Suppliers: Wildeck Inc. and Storage and Handling Systems
Solution: Repurposing an existing work platform and adding a second platform
The Solution: In this case, the answer turned out to be mezzanine work platform systems, which would take advantage of unused overhead space while maintaining open productive space below.
In keeping with its mission of redistributing surplus property, the SWAP Shop elected to reuse some of its own equipment, relocating a Wildeck industrial steel work platform from one of the closed facilities into the new building. The platform, which was installed in the late 1980s, had performed well and still had several serviceable years left, says Robin Nicholson, SWAP Shop warehouse supervisor.
"The work platform, albeit more than 20 years old, works great for our needs, and we had no reason to replace it," Nicholson says. "Relocating the structure was easy and cost effective."
In addition to the repurposed unit, the SWAP Shop decided to invest in a second mezzanine platform for the new facility. Choosing a vendor proved to be easy, according to Nicholson. "We've had great success with Wildeck's work platforms, so we purchased another one for the new facility," he says.

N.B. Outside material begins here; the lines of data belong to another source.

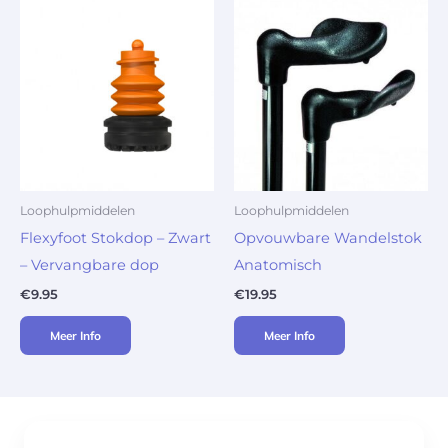
Loophulpmiddelen
Loophulpmiddelen
Flexyfoot Stokdop – Zwart
Opvouwbare Wandelstok
– Vervangbare dop
Anatomisch
€
9.95
€
19.95
Meer Info
Meer Info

For help with the platform's design and layout, Nicholson contacted Madison-based equipment supplier Storage and Handling Systems, which came in to evaluate the application and offer recommendations. The arrangement they settled on called for the top level to be used for general storage, with a portion of space being rented out to other state agencies to accommodate their storage needs. The lower level would serve as a library that would include a workstation for processing incoming book orders and transfers.
"This was a pretty straightforward design, but it met all of the client's needs in terms of functionality, safety, and appearance," says Bill Berg, president of Storage and Handling Systems. He notes that the work platform not only fills the client's immediate needs for storage space and the library, but can also be expanded in the future to adapt to new applications or provide additional capacity.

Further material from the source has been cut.